На вечерней поверке мичман Загнибородин объявил мне благодарность. «За образцовое выполнение особого задания командования», — так он выразился.
Без хохота, конечно, не обошлось. И без «хвотограхвирования».
— За смех у строю — два наряда вне очереди преступничкам Полищуку и Медику. Роте — отбой!
И как всегда скучный, хмурый, молча в баталерку удалился.
Холодный ветер хлопал жестью на крыше. В кубрике, в синем свете плафона, накрывшись тонкими байковыми одеялами, спят курсанты. До подъёма ещё два часа. Самое сладкое время сна и приятных сновидений. В баталерке, на кушетке примостился старшина роты мичман Загнибородин. Припозднился на службе старый военмор. Не пошёл домой, в пятиэтажку — «хрущёвку», что притулилась у подножия сопки Дунькин пуп. Заночевал в роте. Привычно подоткнул под голову матросский бушлат, сбросил с усталых стариковских ног носки и хромачи, накинул на себя шинелишку и захрапел.
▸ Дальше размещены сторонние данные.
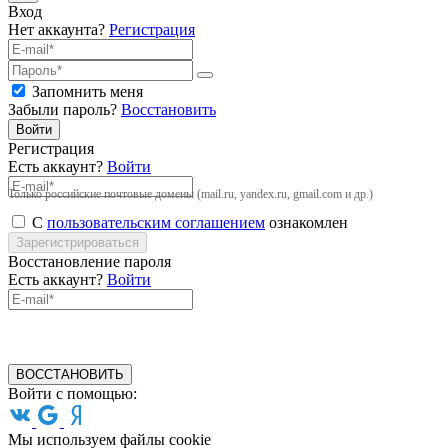
Вход
Нет аккаунта?
Регистрация
Запомнить меня
Забыли пароль?
Восстановить
Войти
Регистрация
Есть аккаунт?
Войти
Только российские почтовые домены (mail.ru, yandex.ru, gmail.com и др.)
С
пользовательским соглашением
ознакомлен
Зарегистрироваться
Восстановление пароля
Есть аккаунт?
Войти
ВОССТАНОВИТЬ
Войти с помощью:
Мы используем файлы cookie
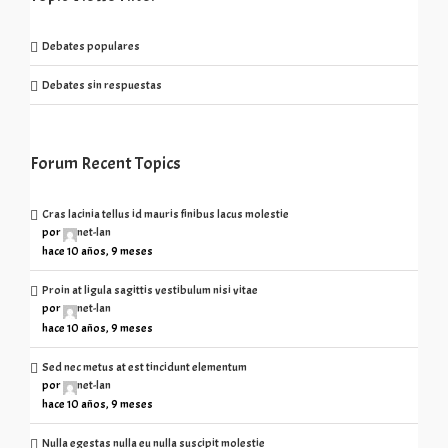
Debates populares
Debates sin respuestas
Forum Recent Topics
Cras lacinia tellus id mauris finibus lacus molestie
por
net-lan
hace 10 años, 9 meses
Proin at ligula sagittis vestibulum nisi vitae
por
net-lan
hace 10 años, 9 meses
Sed nec metus at est tincidunt elementum
por
net-lan
hace 10 años, 9 meses
Nulla egestas nulla eu nulla suscipit molestie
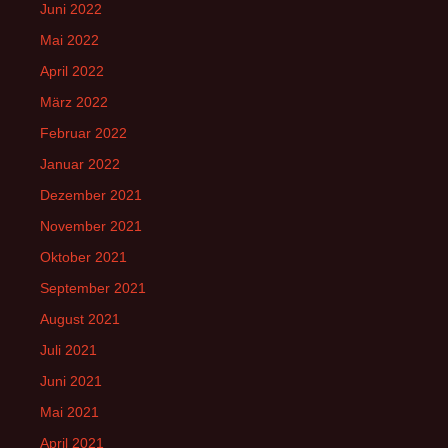
Juni 2022
Mai 2022
April 2022
März 2022
Februar 2022
Januar 2022
Dezember 2021
November 2021
Oktober 2021
September 2021
August 2021
Juli 2021
Juni 2021
Mai 2021
April 2021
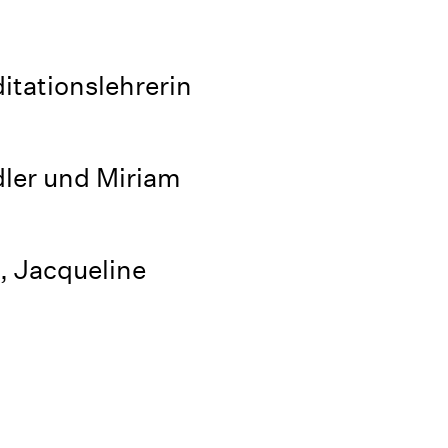
itationslehrerin
ler und Miriam
, Jacqueline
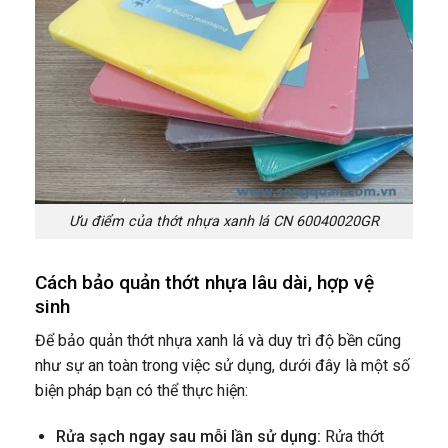
Ưu điểm của thớt nhựa xanh lá CN 60040020GR
Cách bảo quản thớt nhựa lâu dài, hợp vệ
sinh
Để bảo quản thớt nhựa xanh lá và duy trì độ bền cũng
như sự an toàn trong việc sử dụng, dưới đây là một số
biện pháp bạn có thể thực hiện:
Rửa sạch ngay sau mỗi lần sử dụng:
Rửa thớt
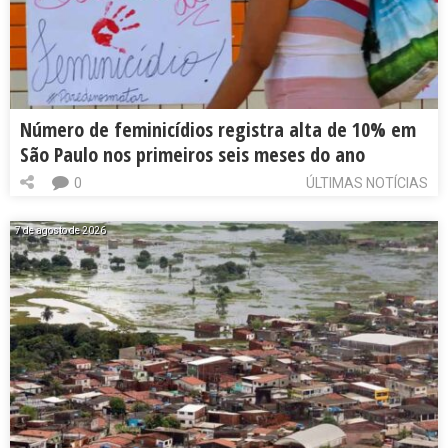
Número de feminicídios registra alta de 10% em
São Paulo nos primeiros seis meses do ano
0
ÚLTIMAS NOTÍCIAS
7 de agosto de 2026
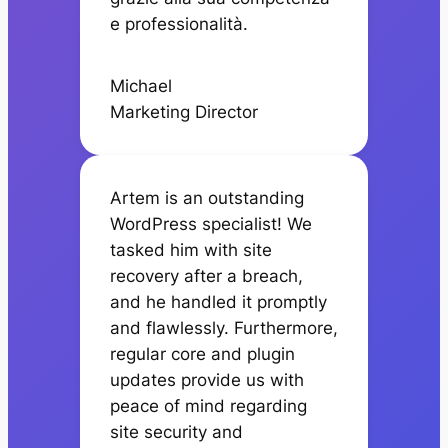
e professionalità.
Michael
Marketing Director
Artem is an outstanding
WordPress specialist! We
tasked him with site
recovery after a breach,
and he handled it promptly
and flawlessly. Furthermore,
regular core and plugin
updates provide us with
peace of mind regarding
site security and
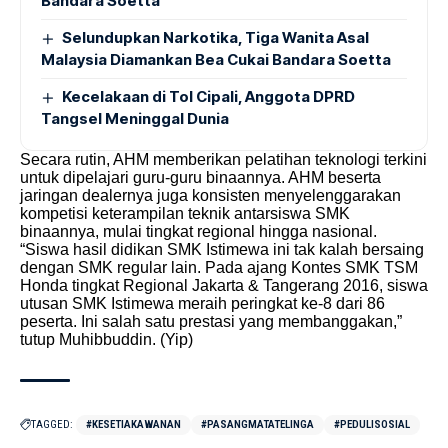
Bandara Soetta
Selundupkan Narkotika, Tiga Wanita Asal
Malaysia Diamankan Bea Cukai Bandara Soetta
Kecelakaan di Tol Cipali, Anggota DPRD
Tangsel Meninggal Dunia
Secara rutin, AHM memberikan pelatihan teknologi terkini
untuk dipelajari guru-guru binaannya. AHM beserta
jaringan dealernya juga konsisten menyelenggarakan
kompetisi keterampilan teknik antarsiswa SMK
binaannya, mulai tingkat regional hingga nasional.
“Siswa hasil didikan SMK Istimewa ini tak kalah bersaing
dengan SMK regular lain. Pada ajang Kontes SMK TSM
Honda tingkat Regional Jakarta & Tangerang 2016, siswa
utusan SMK Istimewa meraih peringkat ke-8 dari 86
peserta. Ini salah satu prestasi yang membanggakan,”
tutup Muhibbuddin. (Yip)
TAGGED:
#KESETIAKAWANAN
#PASANGMATATELINGA
#PEDULISOSIAL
Может, снилась бывалому моряку его подводная лодка с красными звёздами на рубке — по числу потопленных вражеских кораблей. На ней он прошёл всю войну в штормовом Баренцевом море. Ходил в торпедные атаки, топил фашистские суда. Высаживал десантников, стоя по грудь в ледяной воде и придерживая сходню, чтобы не замочить идущих в бой североморцев.
Может, сотрясали его во сне взрывы глубинных бомб. От них в отсеках лопались плафоны, в кромешной темноте хлестала из пробоин вода, едкий дым пожара раздирал грудь, жёг глаза.
А может, снилась ему Нина. Не ворчливая, толстая лифтерша, из–за которой не всегда хочется идти домой. А та, молодая Нина, ещё не располневшая, розовощёкая, с небесно–васильковыми глазами официантка из офицерской столовой. Кто знает, что снилось старому моряку–подводнику в те предутренние часы?